## RECORD EXCERPTS
------------------------------
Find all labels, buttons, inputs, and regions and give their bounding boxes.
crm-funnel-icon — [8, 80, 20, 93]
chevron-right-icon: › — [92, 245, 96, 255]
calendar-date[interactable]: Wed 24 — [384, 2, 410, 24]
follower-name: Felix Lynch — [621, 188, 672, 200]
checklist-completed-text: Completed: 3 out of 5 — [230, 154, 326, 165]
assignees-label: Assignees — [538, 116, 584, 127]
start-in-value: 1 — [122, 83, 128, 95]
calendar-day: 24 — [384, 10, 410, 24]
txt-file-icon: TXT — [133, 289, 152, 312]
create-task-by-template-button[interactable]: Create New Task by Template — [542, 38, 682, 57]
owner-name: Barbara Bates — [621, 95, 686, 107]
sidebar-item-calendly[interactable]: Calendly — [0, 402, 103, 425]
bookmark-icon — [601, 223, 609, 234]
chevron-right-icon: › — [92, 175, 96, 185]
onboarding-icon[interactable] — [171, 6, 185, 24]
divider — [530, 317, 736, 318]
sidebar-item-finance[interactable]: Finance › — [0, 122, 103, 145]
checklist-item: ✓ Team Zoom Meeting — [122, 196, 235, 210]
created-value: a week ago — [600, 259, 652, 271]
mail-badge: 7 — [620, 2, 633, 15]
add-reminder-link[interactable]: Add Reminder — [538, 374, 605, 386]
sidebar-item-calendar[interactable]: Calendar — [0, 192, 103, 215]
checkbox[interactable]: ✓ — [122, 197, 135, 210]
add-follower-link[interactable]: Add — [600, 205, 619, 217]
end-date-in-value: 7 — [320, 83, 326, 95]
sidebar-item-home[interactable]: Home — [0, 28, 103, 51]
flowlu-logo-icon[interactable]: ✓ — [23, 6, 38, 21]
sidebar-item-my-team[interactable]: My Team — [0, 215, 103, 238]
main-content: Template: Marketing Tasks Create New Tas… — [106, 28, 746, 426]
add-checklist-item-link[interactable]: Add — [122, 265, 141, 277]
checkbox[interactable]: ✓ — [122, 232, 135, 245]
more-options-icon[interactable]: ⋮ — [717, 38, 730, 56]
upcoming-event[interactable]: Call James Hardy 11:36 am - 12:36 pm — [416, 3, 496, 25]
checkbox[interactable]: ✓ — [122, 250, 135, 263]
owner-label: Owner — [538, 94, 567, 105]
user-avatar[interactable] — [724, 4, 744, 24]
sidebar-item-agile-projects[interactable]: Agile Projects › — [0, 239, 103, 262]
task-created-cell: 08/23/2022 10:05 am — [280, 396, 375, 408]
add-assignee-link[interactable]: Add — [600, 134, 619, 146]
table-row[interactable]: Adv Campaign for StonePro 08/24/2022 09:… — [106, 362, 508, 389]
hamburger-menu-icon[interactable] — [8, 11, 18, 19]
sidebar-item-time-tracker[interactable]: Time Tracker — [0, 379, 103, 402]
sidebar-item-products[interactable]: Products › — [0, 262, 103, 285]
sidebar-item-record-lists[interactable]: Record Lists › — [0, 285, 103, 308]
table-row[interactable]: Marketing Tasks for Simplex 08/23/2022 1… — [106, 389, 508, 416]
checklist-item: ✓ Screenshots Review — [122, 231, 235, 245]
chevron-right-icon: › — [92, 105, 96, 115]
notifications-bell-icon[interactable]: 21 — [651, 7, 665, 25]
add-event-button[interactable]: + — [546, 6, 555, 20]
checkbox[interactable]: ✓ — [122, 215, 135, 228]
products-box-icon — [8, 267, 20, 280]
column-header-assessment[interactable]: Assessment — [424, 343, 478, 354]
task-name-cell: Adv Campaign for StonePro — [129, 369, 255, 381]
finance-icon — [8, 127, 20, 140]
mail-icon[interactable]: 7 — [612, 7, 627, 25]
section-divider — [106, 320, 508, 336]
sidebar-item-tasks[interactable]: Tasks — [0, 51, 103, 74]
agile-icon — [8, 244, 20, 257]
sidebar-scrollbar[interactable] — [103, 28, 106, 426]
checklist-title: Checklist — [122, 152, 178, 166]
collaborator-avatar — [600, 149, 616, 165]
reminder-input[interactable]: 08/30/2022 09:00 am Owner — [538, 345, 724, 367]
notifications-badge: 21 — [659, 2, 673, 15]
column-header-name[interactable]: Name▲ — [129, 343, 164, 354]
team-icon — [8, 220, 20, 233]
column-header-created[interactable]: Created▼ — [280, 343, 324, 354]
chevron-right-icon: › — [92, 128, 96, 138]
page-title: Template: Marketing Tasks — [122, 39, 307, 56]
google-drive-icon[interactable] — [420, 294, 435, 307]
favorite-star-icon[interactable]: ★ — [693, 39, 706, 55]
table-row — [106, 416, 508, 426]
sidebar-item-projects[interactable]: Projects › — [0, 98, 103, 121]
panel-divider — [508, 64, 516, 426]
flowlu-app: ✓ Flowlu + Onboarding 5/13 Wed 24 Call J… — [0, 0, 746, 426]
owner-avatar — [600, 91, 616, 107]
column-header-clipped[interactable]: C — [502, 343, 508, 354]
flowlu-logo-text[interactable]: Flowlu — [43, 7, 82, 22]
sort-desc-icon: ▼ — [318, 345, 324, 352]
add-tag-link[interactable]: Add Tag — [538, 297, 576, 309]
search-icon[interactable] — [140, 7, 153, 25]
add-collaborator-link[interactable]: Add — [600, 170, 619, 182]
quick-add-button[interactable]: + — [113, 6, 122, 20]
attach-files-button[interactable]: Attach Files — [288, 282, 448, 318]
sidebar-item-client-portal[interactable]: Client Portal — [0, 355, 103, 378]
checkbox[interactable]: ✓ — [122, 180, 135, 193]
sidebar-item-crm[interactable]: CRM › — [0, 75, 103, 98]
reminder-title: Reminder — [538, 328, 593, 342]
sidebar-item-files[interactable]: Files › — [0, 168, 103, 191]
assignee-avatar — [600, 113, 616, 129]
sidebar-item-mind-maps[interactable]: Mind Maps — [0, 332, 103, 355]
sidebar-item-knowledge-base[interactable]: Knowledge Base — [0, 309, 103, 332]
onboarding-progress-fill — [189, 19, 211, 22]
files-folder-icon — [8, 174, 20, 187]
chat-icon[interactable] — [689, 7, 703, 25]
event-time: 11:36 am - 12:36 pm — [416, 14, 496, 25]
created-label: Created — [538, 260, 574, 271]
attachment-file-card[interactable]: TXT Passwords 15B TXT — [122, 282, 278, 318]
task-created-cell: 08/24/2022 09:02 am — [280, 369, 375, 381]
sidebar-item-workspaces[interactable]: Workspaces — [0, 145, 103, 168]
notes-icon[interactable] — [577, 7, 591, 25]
------------------------------
## WORK TASK
Could you find each line in the entries that contains the string "Tasks" and copy it?

## RESULT FOR THIS TASK
main-content: Template: Marketing Tasks Create New Tas… — [106, 28, 746, 426]
table-row[interactable]: Marketing Tasks for Simplex 08/23/2022 1… — [106, 389, 508, 416]
sidebar-item-tasks[interactable]: Tasks — [0, 51, 103, 74]
page-title: Template: Marketing Tasks — [122, 39, 307, 56]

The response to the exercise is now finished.